▶ _Work to complete_
The pictures get dropped, while every remaining part of the listing is copied exactly.

▶ _The records_

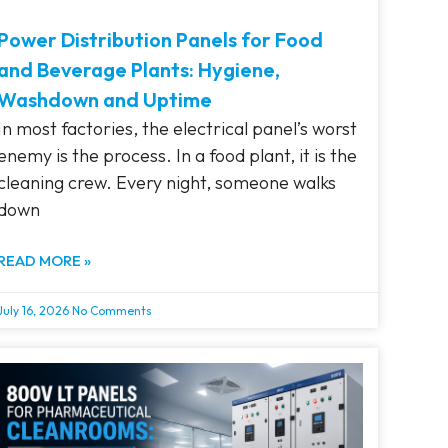
Power Distribution Panels for Food
and Beverage Plants: Hygiene,
Washdown and Uptime
In most factories, the electrical panel’s worst
enemy is the process. In a food plant, it is the
cleaning crew. Every night, someone walks
down
READ MORE »
July 16, 2026
No Comments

▶ _Response below_
Power Distribution Panels for Food
and Beverage Plants: Hygiene,
Washdown and Uptime
In most factories, the electrical panel’s worst
enemy is the process. In a food plant, it is the
cleaning crew. Every night, someone walks
down
READ MORE »
July 16, 2026
No Comments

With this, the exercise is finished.